Friday, 28 May 2010

Explain the transport of oxygen and carbon dioxide in the blood


figure 6

The red blood cells carry oxygen from the lungs to the rest of the body tissues. A small amount of oxygen (1.5 %) is carried in the plasma as a dissolved gas. Most oxygen (98.5 %) carried in the blood is bound to the protein haemoglobin in red blood cells. A fully saturated oxyhaemoglobin has four oxygen molecules attached. Oxygen is transported by blood to enable us to respire which is essential to live.
Carbon dioxide is more soluble in the blood than oxygen, about 5% is transported unchanged.

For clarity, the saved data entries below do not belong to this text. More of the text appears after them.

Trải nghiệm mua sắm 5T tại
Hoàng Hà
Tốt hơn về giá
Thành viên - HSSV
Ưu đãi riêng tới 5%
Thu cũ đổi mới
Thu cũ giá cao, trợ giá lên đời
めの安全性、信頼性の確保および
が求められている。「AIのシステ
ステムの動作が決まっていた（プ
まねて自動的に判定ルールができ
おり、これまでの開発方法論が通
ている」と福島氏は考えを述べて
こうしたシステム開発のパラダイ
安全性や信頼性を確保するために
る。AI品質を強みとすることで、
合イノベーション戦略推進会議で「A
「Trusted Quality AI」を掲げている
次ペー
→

Carbon dioxide combines with haemoglobin to form carbaminohaemoglobin. 10% of carbon dioxide binds to amino groups on the polypeptide chains of haemoglobin and plasma proteins. Carbon dioxide enters red blood cells in the tissue capillaries where it combines with water to form carbonic acid. This is normally a slow reaction, but the RBC is greatly accelerated by an enzyme called carbonic hydrase. (Smith, 2002)

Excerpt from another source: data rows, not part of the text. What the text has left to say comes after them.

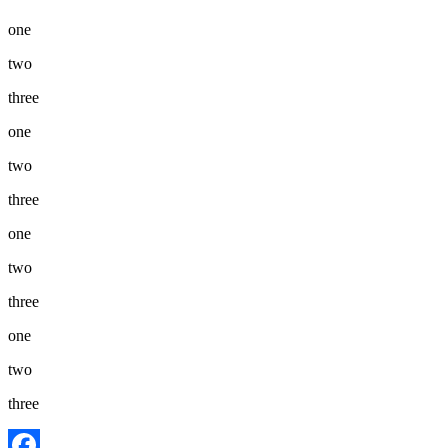
one
two
three
one
two
three
one
two
three
one
two
three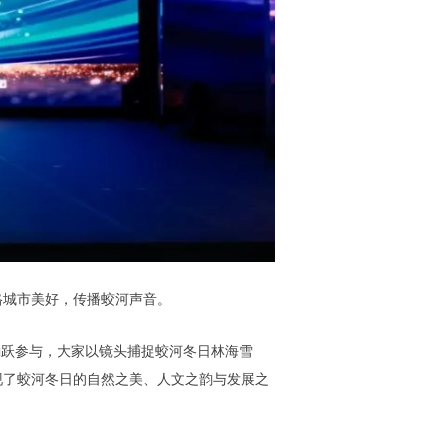
格城市美好，传播蛟河声音。
踊跃参与，大家以镜头捕捉蛟河冬日林海雪
现了蛟河冬日的自然之美、人文之韵与发展之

The heart acts as a central pump that keeps the blood moving around the body. When air is inhaled, it enters the lungs and diffuses through the alveoli; the oxygen binds with the haemoglobin of the red blood cells to form oxyhaemoglobin. The blood then enters the pulmonary circulation system, where it gets pumped round to cells that require energy for cellular respiration. Oxygen diffuses out of the red blood cells and carbon dioxide diffuses in making the blood deoxygenated, it then travels back to the lungs and diffuses into the alveoli and is exhaled as the waste product carbon dioxide.